Replacing P&G boss may be Bill Ackman’s best hope

July 13, 2012

By Robert Cyran
The author is a Reuters Breakingviews columnist. The opinions expressed are his own.

Procter & Gamble is a hulking target for an uppity investor like Bill Ackman. Typical activist tactics like a breakup won’t work at the $178 billion Pampers-to-Crest giant. New leadership could be one thing to help get P&G back on track, though. Maybe Ackman could even recruit vaunted former Chief Executive A.G. Lafley to help.

It’s generally easier to get in and get heard at a smaller company. Ackman’s quarry, for example, has tended toward the scale of $4 billion J.C. Penney, where he owns a quarter of the company.
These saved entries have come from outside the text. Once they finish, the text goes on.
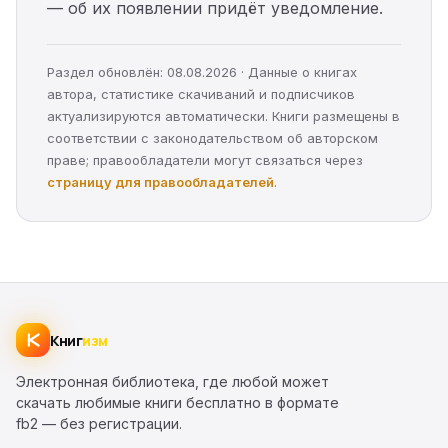
— об их появлении придёт уведомление.
Раздел обновлён: 08.08.2026 · Данные о книгах
автора, статистике скачиваний и подписчиков
актуализируются автоматически. Книги размещены в
соответствии с законодательством об авторском
праве; правообладатели могут связаться через
страницу для правообладателей
.
Книг
изм
Электронная библиотека, где любой может
скачать любимые книги бесплатно в формате
fb2 — без регистрации.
Even with a $2 billion stake in P&G, Ackman would have a mere 1 percent of the U.S. consumer goods maker. Bigger companies also attract more regular scrutiny, often making their market valuations more efficient.

Of course, a squeaky wheel can effect change by bringing attention to even a big company’s underperformance. Ackman has a lot to work with at P&G. Since Bob McDonald replaced Lafley as CEO in 2009, the shares are up 16 percent. The S&P 500 index, however, has gained more than 40 percent over the same span, and rival Colgate’s stock is up almost 50 percent.

Shareholder aggression also requires a plan to win over other investors. Ackman did so at Fortune Brands by creating value with a carve-up. But the sum of P&G’s parts is worth between $175 billion and $208 billion, according to Sanford Bernstein. That’s not enough upside for such a wrenching upheaval. Reworking the balance sheet won’t help P&G either. And the company has a stellar record of returning capital to investors, having raised the dividend 54 years in a row.

That leaves management for Ackman to zero in on. Tighter cost controls are needed. P&G’s size and focus on big-brand products means margins should be significantly higher than peers. Uncharacteristic profit warnings and other slip-ups have come under McDonald’s watch, too. The sale of Pringles to Diamond Foods blew up partly for lack of properly vetting the buyer.

A change in the executive suite could be Ackman’s best hope. He poached Apple’s retail guru to try and turn around struggling J.C. Penney. Perhaps Ackman could enlist the retired Lafley, who doubled P&G’s market value during his nearly decade-long tenure, to return. James Kilts, the former head of Gillette, is another possibility. With P&G, though, if Ackman doesn’t go big, he’ll end up going home.